The room settled into a tense, waiting silence. Sargo returned to his monitors. Rook sharpened her claws with a whetstone—a habit I hadn't seen before. Grimm stood motionless near the door, eyes distant, lost in memories twelve years old.
And Ash watched from his corner.
I walked over to him. Sat down against the wall, close enough to talk, far enough not to crowd.
"You knew," I said quietly. "About Grimm. About what he was."
Ash didn't look at me. "I suspected. He moves wrong. Thinks wrong. Smells wrong." His gray eyes flickered. "Doesn't matter. He's still the only reason I'm not a Rager."
"Does it bother you? That he was one of them?"
Ash was quiet for a long time. Then he turned his head, those empty eyes finding mine.
"Everyone's a monster, Cade. The Architects. The Primeval. Grimm. You. Me." His voice was barely a whisper. "The only difference is what we do with the teeth we're given."
He looked away.
"Vera had silver eyes. She tried to save everyone. She failed. Maybe you'll fail too. But maybe you won't." He closed his eyes. "I'm too broken to hope. But I'm not too broken to watch."

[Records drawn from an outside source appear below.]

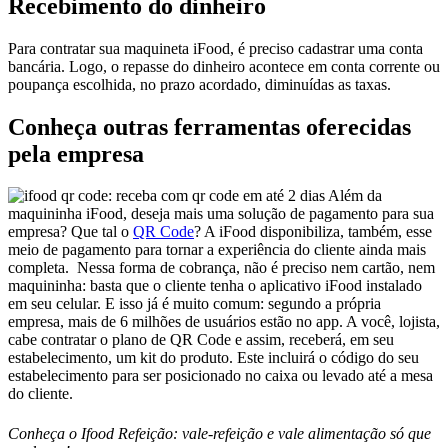
Recebimento do dinheiro
Para contratar sua maquineta iFood, é preciso cadastrar uma conta
bancária. Logo, o repasse do dinheiro acontece em conta corrente ou
poupança escolhida, no prazo acordado, diminuídas as taxas.
Conheça outras ferramentas oferecidas
pela empresa
Além da
maquininha iFood, deseja mais uma solução de pagamento para sua
empresa? Que tal o
QR Code
? A iFood disponibiliza, também, esse
meio de pagamento para tornar a experiência do cliente ainda mais
completa. Nessa forma de cobrança, não é preciso nem cartão, nem
maquininha: basta que o cliente tenha o aplicativo iFood instalado
em seu celular. E isso já é muito comum: segundo a própria
empresa, mais de 6 milhões de usuários estão no app. A você, lojista,
cabe contratar o plano de QR Code e assim, receberá, em seu
estabelecimento, um kit do produto. Este incluirá o código do seu
estabelecimento para ser posicionado no caixa ou levado até a mesa
do cliente.
Conheça o Ifood Refeição: vale-refeição e vale alimentação só que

I sat with him in silence as the afternoon wore on.
Outside, the sun set over the ruins of Chicago. The Red Shift began to rise—a crimson smear bleeding across the darkening sky. I felt it in my scar. In my blood. The pull. The hunger. The call.
Tonight, I would enter the deep Nocturne.
Tonight, I would find Vera's map.
And tomorrow, I would decide what kind of monster I was going to be.